If you know Indian cuisine, you would know how every meal is incomplete without the addition of an accompaniment. The role of chutneys and pickles in an Indian meal is one indispensable one and we just cannot deny. And with a vast country like India, which has a different language, topography and culture in different states, the cuisine also changes and so does the accompaniments. No wonder we have a range of chutneys and pickles, from many different cuisines! Not only do they take your meal experience a notch higher, but many of them offers a range of health benefits too. Don’t you have those days where a simple aam ka achar or dhaniye ki chutney makes the majority of your meal and take your bowl of dal a notch higher? 

And let’s be honest, making chutneys and pickles in Indian culture have always more like a tradition at home. Remember our dadi-nanis making it from the scratch- drying up the spices, grinding it with several ingredients and finally serving up over delectable dishes. In case of pickles, they would patiently wait for days for it to ferment on the terrace in the sun, before the perfect tang! The whole process used to be extremely satisfying. But now with canned chutneys and pickles, the joy of homemade treat has diminished besides the fact that they might not be healthy and full of refined products.  

Chutney is one accompaniment that is staple across all states. From north India’s mooli ki chutney or pudina chutney, Gujarat’s favourite garlic chutney, Maharashtra;s tilkoot made with black sesame seeds to south India’s range of coconut to onion or gongura, one cannot stop drooling. No matter which state you are in India, its staple chutney will always accompany you. Did you know about Nagaland’s famous fish chutney? Yes, you read that right! It boasts of one of the hottest chillis in the world- bhoot jholakia, and well, stay away if you have a mild taste palate!

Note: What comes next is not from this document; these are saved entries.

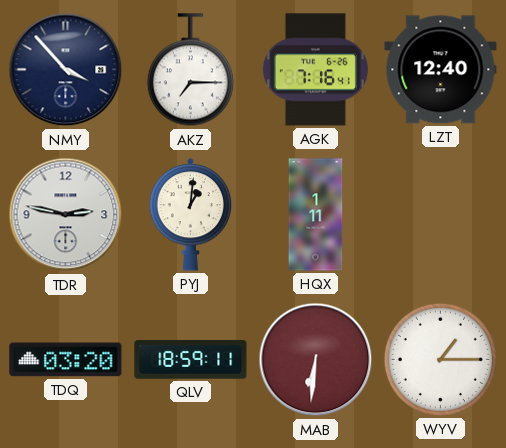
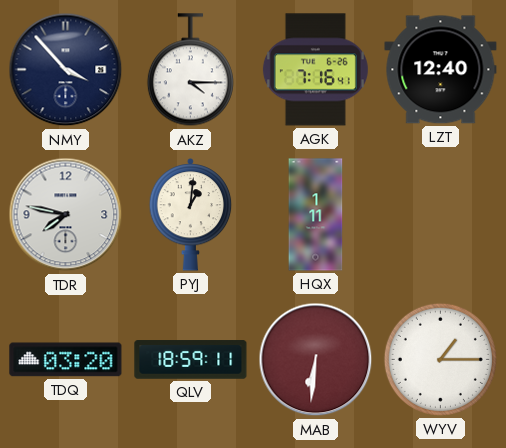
AKZ: 7:15 -> 4:15
TDR: 2:47 -> 7:47
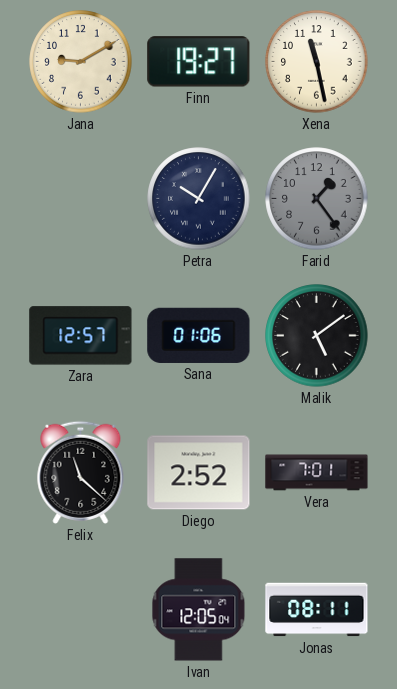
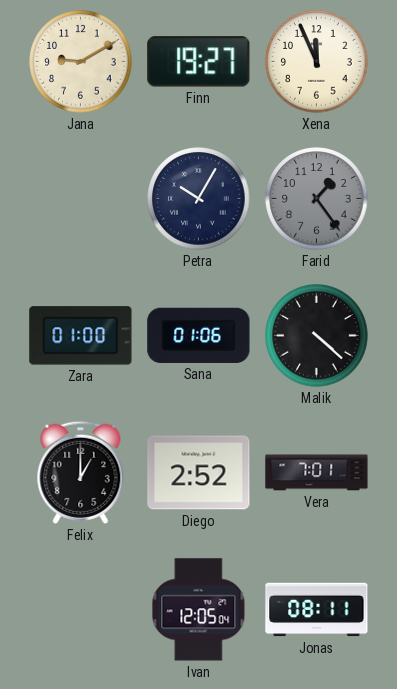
Xena: 11:28 -> 11:56
Zara: 12:57 -> 01:00
Malik: 5:09 -> 4:22
Felix: 11:22 -> 1:00
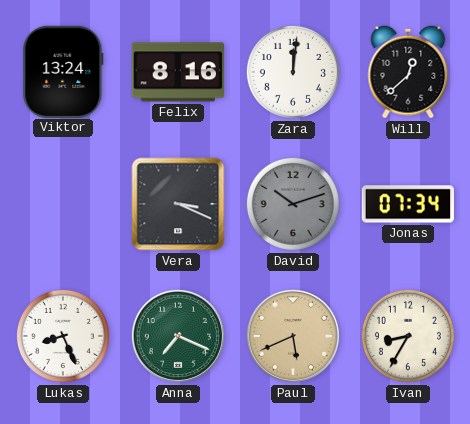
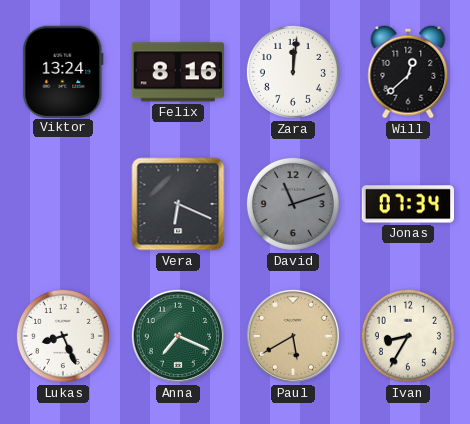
Vera: 3:19 -> 6:19
David: 10:12 -> 11:12
Paul: 5:41 -> 5:40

Pickles (achaar), unlike chutneys, are mostly tangy and are a celebration of spices and herbs! The process of making pickles is what the western world describes as fermentation or preservation, and no Indian home is complete without jars of freshly made pickles sitting on a sunny window shelve or kitchen cabinet. The idea behind days of preservation is to develop the flavours and letting them mature. The process of making pickle might be long, but the reward is truly worth the wait. Salt and oil play a huge role in making pickle. While salt adds to the flavour, lends moisture and prevents bacterial growth, oil prevent the ingredients from becoming dry and retains the moisture for longer time. The variety of pickles itself will tell you the love it has from the masses! Mango, lemon and mixed veg are some of the most popular but people have made pickles out of literally everything- onion, cauliflower, carrot, garlic, gooseberry (amla) and many more! 

No matter how our palate or cuisine changes from traditional to fusion, chutney and pickles are two accompaniments that are never going to find a replacement.